Senate Rejects Obama’s Plan on Extending Tax Cuts -

Senate Rejects Obama’s Plan on Extending Tax Cuts -

WASHINGTON — The Senate on Saturday rejected President Obama’s proposal to extend the Bush-era tax breaks for all but the wealthiest taxpayers, a triumph for Republicans who have long called for continuing the income tax cuts for everyone.

The Senate’s verdict set the stage for a possible deal in the coming days to extend the reduced tax rates even on high incomes temporarily, perhaps for up to two years. But with Senate Democrats and the White House badly splintered, and some lawmakers increasingly angry at the idea of sustaining President George W. Bush’s economic policies, the prospects of a compromise remain uncertain.

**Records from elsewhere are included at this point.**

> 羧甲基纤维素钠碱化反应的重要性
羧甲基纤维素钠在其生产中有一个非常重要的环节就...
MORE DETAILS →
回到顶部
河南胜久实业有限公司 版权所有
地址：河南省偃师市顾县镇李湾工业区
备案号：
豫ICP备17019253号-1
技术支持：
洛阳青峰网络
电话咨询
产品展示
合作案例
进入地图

If Congress does not act, the tax rates expire for everyone on Dec. 31, meaning an increase across the board. The rate in the lowest bracket would rise to 15 percent from 10 percent and in the highest bracket to 39.6 percent from 35 percent.

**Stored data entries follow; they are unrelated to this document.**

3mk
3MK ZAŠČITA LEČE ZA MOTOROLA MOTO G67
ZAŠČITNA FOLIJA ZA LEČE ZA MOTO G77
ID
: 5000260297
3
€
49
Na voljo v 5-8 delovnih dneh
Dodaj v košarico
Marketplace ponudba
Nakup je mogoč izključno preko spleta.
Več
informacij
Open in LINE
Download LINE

The administration and Congressional leaders have been discussing a plan that would temporarily extend the income tax rates, and also include a one-year extension of jobless aid for the long-term unemployed, which has started to run out.

White House officials said they were pressing to continue other tax breaks for middle- and lower-income Americans included in the 2009 stimulus plan, which Republicans said they were considering. Many other taxes, including the estate tax, the alternative minimum tax, and taxes on capital gains, interest and dividends are also part of the talks.

Mr. Obama’s preferred plan fell seven votes short of the 60 it needed to advance under Senate rules. The vote was 53 to 36, on a bill adopted by the House on Thursday, that would end the Bush-era cuts on income above $250,000 a year for couples and $200,000 a year for individuals — a step Mr. Obama had hoped to take at the start of this year, but abandoned for fear of worsening the most severe recession since the Great Depression.

Republicans voted unanimously against the House-passed bill, and they were joined by four Democrats — Senators Russ Feingold of Wisconsin, Joe Manchin III of West Virginia, Ben Nelson of Nebraska, and Jim Webb of Virginia — as well as by Senator Joseph I. Lieberman, independent of Connecticut.